In the 2020-21 season, revenue from the sale of players increased from Rs 1.6 crore to Rs 2.6 crore. Incentivizing clubs to produce quality players not only tries to improve the level of Indian football – a huge problem that exists in the country and continues to plague it internationally – but helps clubs not only at league level but also at the state level to start a business.

Why has the concept of long-term contracts, coupled with a system of buying and selling, never been the norm? Indeed, most club sponsorship deals were structured on an annual basis and the financial stability of clubs relied solely on their ability to bring in these sponsors.
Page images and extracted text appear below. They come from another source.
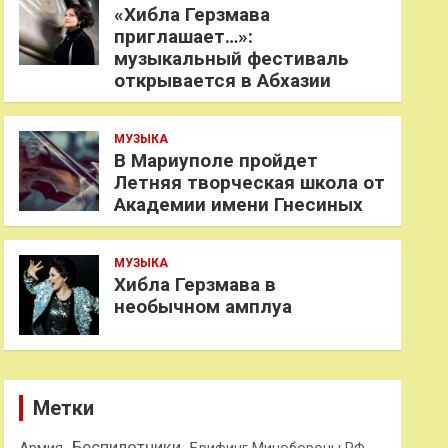
«Хибла Герзмава
приглашает…»:
музыкальный фестиваль
открывается в Абхазии
МУЗЫКА
В Мариуполе пройдет
Летняя творческая школа от
Академии имени Гнесиных
МУЗЫКА
Хибла Герзмава в
необычном амплуа
Метки
Беспилотники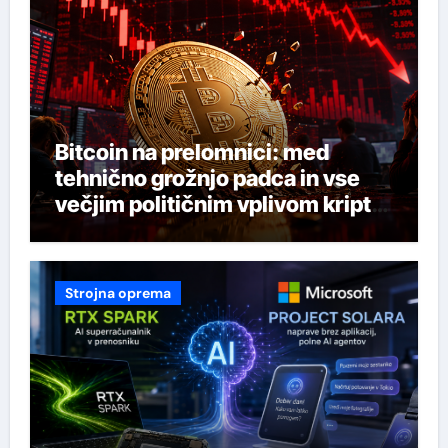
Bitcoin na prelomnici: med
tehnično grožnjo padca in vse
večjim političnim vplivom kripto
industrije
Strojna oprema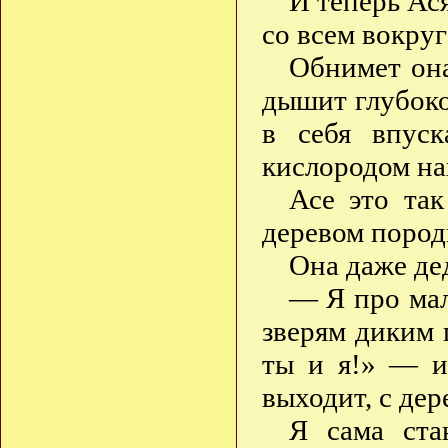
И теперь Ася
со всем вокру
Обнимет она
дышит глубоко
в себя впуск
кислородом на
Асе это так
деревом пород
Она даже де
— Я про мал
зверям диким 
ты и я!» — и
выходит, с де
Я сама ста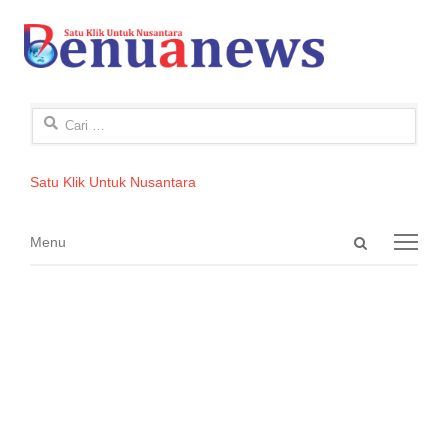
Cari
untuk:
Satu Klik Untuk Nusantara
Open
Menu
Menu
search
panel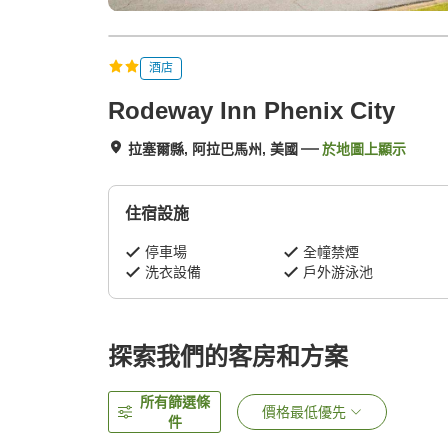
酒店
Rodeway Inn Phenix City
拉塞爾縣, 阿拉巴馬州, 美國
於地圖上顯示
住宿設施
停車場
全幢禁煙
洗衣設備
戶外游泳池
探索我們的客房和方案
所有篩選條
價格最低優先
件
Many ISL clubs today have diversified their sources of income. Non-fungible token (NFT) partners, game partners, and various other types of sponsorships are routinely tied into long-term agreements. Instead of working on a yearly basis, the idea of ​​starting a business with multiple sources of income is slowly starting to take hold in the league. Although it is still not enough, it is a start in trying to solve the problem of running a football club in India. This latest iteration of the average ISL club’s attempt to create an acceptable business model has come at some cost. Delhi Dynamos had to relocate to Odisha where they were renamed Odisha FC and came under the Odisha government. Mumbai were a cash-strapped side until City Football Group came along. FC Pune City was shut down and Hyderabad FC came in its place. Both East Bengal FC and Mohun Bagan joined ISL from the I-League, but Bagan had to be merged with existing ATK club Kolkata ISL, while East Bengal continue to struggle in their attempts to find a long-term main sponsor.